**EXERCISE DIRECTIONS**
Return every record exactly as written.

(Stored data)
■ ■ ■ ■ ■ ■ ■

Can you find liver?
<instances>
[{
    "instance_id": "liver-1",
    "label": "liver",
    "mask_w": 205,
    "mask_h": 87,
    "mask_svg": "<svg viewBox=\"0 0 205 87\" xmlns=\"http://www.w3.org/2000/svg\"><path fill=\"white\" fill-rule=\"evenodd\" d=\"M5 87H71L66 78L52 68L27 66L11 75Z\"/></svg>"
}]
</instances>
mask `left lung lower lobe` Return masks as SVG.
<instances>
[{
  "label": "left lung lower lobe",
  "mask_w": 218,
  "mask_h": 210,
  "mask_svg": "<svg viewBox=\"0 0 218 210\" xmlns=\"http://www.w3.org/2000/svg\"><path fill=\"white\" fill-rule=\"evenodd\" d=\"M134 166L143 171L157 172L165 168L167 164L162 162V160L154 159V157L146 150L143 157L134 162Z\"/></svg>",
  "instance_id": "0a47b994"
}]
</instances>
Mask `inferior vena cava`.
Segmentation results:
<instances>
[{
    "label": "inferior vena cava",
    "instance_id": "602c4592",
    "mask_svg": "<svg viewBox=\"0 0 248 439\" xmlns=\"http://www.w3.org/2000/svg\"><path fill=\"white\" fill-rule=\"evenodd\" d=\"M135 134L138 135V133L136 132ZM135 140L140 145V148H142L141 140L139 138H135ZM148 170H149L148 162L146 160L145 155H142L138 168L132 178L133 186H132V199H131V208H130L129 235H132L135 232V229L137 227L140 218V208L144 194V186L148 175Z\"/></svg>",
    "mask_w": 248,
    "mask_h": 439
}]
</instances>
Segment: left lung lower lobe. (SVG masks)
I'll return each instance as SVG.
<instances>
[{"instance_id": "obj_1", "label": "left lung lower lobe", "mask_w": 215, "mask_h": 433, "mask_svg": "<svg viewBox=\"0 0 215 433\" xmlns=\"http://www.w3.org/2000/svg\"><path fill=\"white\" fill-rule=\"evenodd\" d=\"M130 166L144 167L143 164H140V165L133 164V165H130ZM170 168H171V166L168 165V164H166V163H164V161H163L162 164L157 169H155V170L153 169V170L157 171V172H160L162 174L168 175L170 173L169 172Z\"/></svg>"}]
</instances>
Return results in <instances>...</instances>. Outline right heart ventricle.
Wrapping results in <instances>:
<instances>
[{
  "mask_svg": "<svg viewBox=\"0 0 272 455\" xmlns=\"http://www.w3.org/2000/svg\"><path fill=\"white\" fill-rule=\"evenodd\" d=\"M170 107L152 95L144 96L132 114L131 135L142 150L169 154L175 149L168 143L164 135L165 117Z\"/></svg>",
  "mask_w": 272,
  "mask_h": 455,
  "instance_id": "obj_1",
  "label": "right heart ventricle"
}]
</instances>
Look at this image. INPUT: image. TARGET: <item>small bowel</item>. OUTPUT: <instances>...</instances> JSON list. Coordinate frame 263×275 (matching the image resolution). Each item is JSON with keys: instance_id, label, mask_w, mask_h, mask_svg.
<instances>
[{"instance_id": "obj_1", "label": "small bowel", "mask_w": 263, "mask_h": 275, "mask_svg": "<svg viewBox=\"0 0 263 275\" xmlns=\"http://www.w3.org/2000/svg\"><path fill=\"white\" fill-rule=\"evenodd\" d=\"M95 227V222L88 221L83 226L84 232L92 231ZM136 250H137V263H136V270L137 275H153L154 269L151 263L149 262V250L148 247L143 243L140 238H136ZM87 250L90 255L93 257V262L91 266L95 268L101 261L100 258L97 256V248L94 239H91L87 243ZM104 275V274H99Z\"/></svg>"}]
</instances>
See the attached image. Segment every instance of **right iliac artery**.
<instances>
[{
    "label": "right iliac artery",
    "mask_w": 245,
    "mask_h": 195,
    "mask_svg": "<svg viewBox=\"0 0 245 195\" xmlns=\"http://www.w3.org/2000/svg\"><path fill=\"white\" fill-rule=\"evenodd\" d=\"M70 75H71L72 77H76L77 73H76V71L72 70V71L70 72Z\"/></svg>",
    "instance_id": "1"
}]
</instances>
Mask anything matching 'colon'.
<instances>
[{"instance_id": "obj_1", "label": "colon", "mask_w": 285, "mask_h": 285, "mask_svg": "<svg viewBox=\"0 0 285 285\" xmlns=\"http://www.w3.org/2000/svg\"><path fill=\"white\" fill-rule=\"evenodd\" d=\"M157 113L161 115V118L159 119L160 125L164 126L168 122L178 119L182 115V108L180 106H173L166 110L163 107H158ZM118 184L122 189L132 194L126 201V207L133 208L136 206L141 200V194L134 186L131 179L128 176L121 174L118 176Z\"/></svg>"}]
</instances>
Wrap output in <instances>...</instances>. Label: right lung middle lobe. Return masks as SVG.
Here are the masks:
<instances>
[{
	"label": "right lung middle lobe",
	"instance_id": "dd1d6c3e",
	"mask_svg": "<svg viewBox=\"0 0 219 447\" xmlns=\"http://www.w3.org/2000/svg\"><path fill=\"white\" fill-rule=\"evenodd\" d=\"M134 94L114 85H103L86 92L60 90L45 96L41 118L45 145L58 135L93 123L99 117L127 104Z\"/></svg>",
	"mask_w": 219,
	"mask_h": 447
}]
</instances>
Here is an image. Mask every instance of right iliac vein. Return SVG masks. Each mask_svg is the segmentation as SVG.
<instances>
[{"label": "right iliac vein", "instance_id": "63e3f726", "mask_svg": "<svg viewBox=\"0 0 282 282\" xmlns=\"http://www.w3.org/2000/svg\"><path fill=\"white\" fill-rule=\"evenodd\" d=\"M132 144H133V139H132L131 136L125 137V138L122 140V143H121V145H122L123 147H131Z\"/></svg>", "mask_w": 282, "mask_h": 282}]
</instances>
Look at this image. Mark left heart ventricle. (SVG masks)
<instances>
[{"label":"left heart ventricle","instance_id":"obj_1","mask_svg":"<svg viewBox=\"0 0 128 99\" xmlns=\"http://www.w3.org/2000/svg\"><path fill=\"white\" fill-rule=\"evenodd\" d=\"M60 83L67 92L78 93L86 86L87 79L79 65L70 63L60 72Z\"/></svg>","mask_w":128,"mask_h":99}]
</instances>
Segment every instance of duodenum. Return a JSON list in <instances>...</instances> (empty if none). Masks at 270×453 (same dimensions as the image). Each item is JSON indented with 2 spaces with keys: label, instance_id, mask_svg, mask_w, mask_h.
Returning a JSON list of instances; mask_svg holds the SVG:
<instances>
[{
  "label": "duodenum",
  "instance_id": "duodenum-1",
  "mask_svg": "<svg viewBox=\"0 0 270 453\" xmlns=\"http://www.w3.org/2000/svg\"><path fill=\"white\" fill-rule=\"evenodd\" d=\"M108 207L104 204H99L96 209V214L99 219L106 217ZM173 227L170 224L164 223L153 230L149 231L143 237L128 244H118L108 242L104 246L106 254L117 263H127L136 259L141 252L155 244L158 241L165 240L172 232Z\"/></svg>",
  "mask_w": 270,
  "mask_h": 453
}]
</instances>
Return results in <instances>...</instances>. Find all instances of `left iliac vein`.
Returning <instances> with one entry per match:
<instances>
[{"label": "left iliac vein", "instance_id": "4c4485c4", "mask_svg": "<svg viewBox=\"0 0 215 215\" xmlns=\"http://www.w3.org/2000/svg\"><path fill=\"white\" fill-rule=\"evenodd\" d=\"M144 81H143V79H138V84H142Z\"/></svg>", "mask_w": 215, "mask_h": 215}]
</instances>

■ ■ ■ ■ ■ ■ ■

**RESPONSE TO THIS EXERCISE**
Can you find liver?
<instances>
[{
    "instance_id": "liver-1",
    "label": "liver",
    "mask_w": 205,
    "mask_h": 87,
    "mask_svg": "<svg viewBox=\"0 0 205 87\" xmlns=\"http://www.w3.org/2000/svg\"><path fill=\"white\" fill-rule=\"evenodd\" d=\"M5 87H71L66 78L52 68L27 66L11 75Z\"/></svg>"
}]
</instances>
mask `left lung lower lobe` Return masks as SVG.
<instances>
[{
  "label": "left lung lower lobe",
  "mask_w": 218,
  "mask_h": 210,
  "mask_svg": "<svg viewBox=\"0 0 218 210\" xmlns=\"http://www.w3.org/2000/svg\"><path fill=\"white\" fill-rule=\"evenodd\" d=\"M134 166L143 171L157 172L165 168L167 164L162 162V160L154 159V157L146 150L143 157L134 162Z\"/></svg>",
  "instance_id": "0a47b994"
}]
</instances>
Mask `inferior vena cava`.
Segmentation results:
<instances>
[{
    "label": "inferior vena cava",
    "instance_id": "602c4592",
    "mask_svg": "<svg viewBox=\"0 0 248 439\" xmlns=\"http://www.w3.org/2000/svg\"><path fill=\"white\" fill-rule=\"evenodd\" d=\"M135 134L138 135V133L136 132ZM135 140L140 145V148H142L141 140L139 138H135ZM148 170H149L148 162L146 160L145 155H142L138 168L132 178L133 186H132V199H131V208H130L129 235H132L135 232V229L137 227L140 218V208L144 194V186L148 175Z\"/></svg>",
    "mask_w": 248,
    "mask_h": 439
}]
</instances>
Segment: left lung lower lobe. (SVG masks)
I'll return each instance as SVG.
<instances>
[{"instance_id": "obj_1", "label": "left lung lower lobe", "mask_w": 215, "mask_h": 433, "mask_svg": "<svg viewBox=\"0 0 215 433\" xmlns=\"http://www.w3.org/2000/svg\"><path fill=\"white\" fill-rule=\"evenodd\" d=\"M130 166L144 167L143 164H140V165L133 164V165H130ZM170 168H171V166L168 165V164H166V163H164V161H163L162 164L157 169H155V170L153 169V170L157 171V172H160L162 174L168 175L170 173L169 172Z\"/></svg>"}]
</instances>
Return results in <instances>...</instances>. Outline right heart ventricle.
Wrapping results in <instances>:
<instances>
[{
  "mask_svg": "<svg viewBox=\"0 0 272 455\" xmlns=\"http://www.w3.org/2000/svg\"><path fill=\"white\" fill-rule=\"evenodd\" d=\"M170 107L152 95L144 96L132 114L131 135L142 150L169 154L175 149L168 143L164 135L165 117Z\"/></svg>",
  "mask_w": 272,
  "mask_h": 455,
  "instance_id": "obj_1",
  "label": "right heart ventricle"
}]
</instances>
Look at this image. INPUT: image. TARGET: <item>small bowel</item>. OUTPUT: <instances>...</instances> JSON list. Coordinate frame 263×275 (matching the image resolution). Each item is JSON with keys: instance_id, label, mask_w, mask_h, mask_svg.
<instances>
[{"instance_id": "obj_1", "label": "small bowel", "mask_w": 263, "mask_h": 275, "mask_svg": "<svg viewBox=\"0 0 263 275\" xmlns=\"http://www.w3.org/2000/svg\"><path fill=\"white\" fill-rule=\"evenodd\" d=\"M95 227V222L88 221L83 226L84 232L92 231ZM136 250H137V263H136V270L137 275H153L154 269L151 263L149 262V250L148 247L143 243L140 238H136ZM87 250L90 255L93 257V262L91 266L95 268L101 261L100 258L97 256V248L94 239H91L87 243ZM104 275V274H99Z\"/></svg>"}]
</instances>
See the attached image. Segment every instance of **right iliac artery**.
<instances>
[{
    "label": "right iliac artery",
    "mask_w": 245,
    "mask_h": 195,
    "mask_svg": "<svg viewBox=\"0 0 245 195\" xmlns=\"http://www.w3.org/2000/svg\"><path fill=\"white\" fill-rule=\"evenodd\" d=\"M70 75H71L72 77H76L77 73H76V71L72 70V71L70 72Z\"/></svg>",
    "instance_id": "1"
}]
</instances>
Mask anything matching 'colon'.
<instances>
[{"instance_id": "obj_1", "label": "colon", "mask_w": 285, "mask_h": 285, "mask_svg": "<svg viewBox=\"0 0 285 285\" xmlns=\"http://www.w3.org/2000/svg\"><path fill=\"white\" fill-rule=\"evenodd\" d=\"M157 113L161 115V118L159 119L160 125L164 126L168 122L178 119L182 115V108L180 106H173L166 110L163 107H158ZM118 184L122 189L132 194L126 201V207L133 208L136 206L141 200V194L134 186L131 179L128 176L121 174L118 176Z\"/></svg>"}]
</instances>
Wrap output in <instances>...</instances>. Label: right lung middle lobe. Return masks as SVG.
Here are the masks:
<instances>
[{
	"label": "right lung middle lobe",
	"instance_id": "dd1d6c3e",
	"mask_svg": "<svg viewBox=\"0 0 219 447\" xmlns=\"http://www.w3.org/2000/svg\"><path fill=\"white\" fill-rule=\"evenodd\" d=\"M134 94L114 85H103L86 92L60 90L45 96L41 118L45 145L58 135L93 123L99 117L127 104Z\"/></svg>",
	"mask_w": 219,
	"mask_h": 447
}]
</instances>
Here is an image. Mask every instance of right iliac vein. Return SVG masks. Each mask_svg is the segmentation as SVG.
<instances>
[{"label": "right iliac vein", "instance_id": "63e3f726", "mask_svg": "<svg viewBox=\"0 0 282 282\" xmlns=\"http://www.w3.org/2000/svg\"><path fill=\"white\" fill-rule=\"evenodd\" d=\"M132 144H133V139H132L131 136L125 137V138L122 140V143H121V145H122L123 147H131Z\"/></svg>", "mask_w": 282, "mask_h": 282}]
</instances>
Look at this image. Mark left heart ventricle. (SVG masks)
<instances>
[{"label":"left heart ventricle","instance_id":"obj_1","mask_svg":"<svg viewBox=\"0 0 128 99\" xmlns=\"http://www.w3.org/2000/svg\"><path fill=\"white\" fill-rule=\"evenodd\" d=\"M60 83L67 92L78 93L86 86L87 79L79 65L70 63L60 72Z\"/></svg>","mask_w":128,"mask_h":99}]
</instances>
Segment every instance of duodenum. Return a JSON list in <instances>...</instances> (empty if none). Masks at 270×453 (same dimensions as the image). Each item is JSON indented with 2 spaces with keys: label, instance_id, mask_svg, mask_w, mask_h.
Returning a JSON list of instances; mask_svg holds the SVG:
<instances>
[{
  "label": "duodenum",
  "instance_id": "duodenum-1",
  "mask_svg": "<svg viewBox=\"0 0 270 453\" xmlns=\"http://www.w3.org/2000/svg\"><path fill=\"white\" fill-rule=\"evenodd\" d=\"M108 207L104 204H99L96 209V214L99 219L106 217ZM173 227L170 224L164 223L153 230L149 231L143 237L128 244H118L108 242L104 246L106 254L117 263H127L136 259L141 252L155 244L158 241L165 240L172 232Z\"/></svg>",
  "mask_w": 270,
  "mask_h": 453
}]
</instances>
Return results in <instances>...</instances>. Find all instances of `left iliac vein`.
Returning <instances> with one entry per match:
<instances>
[{"label": "left iliac vein", "instance_id": "4c4485c4", "mask_svg": "<svg viewBox=\"0 0 215 215\" xmlns=\"http://www.w3.org/2000/svg\"><path fill=\"white\" fill-rule=\"evenodd\" d=\"M144 81H143V79H138V84H142Z\"/></svg>", "mask_w": 215, "mask_h": 215}]
</instances>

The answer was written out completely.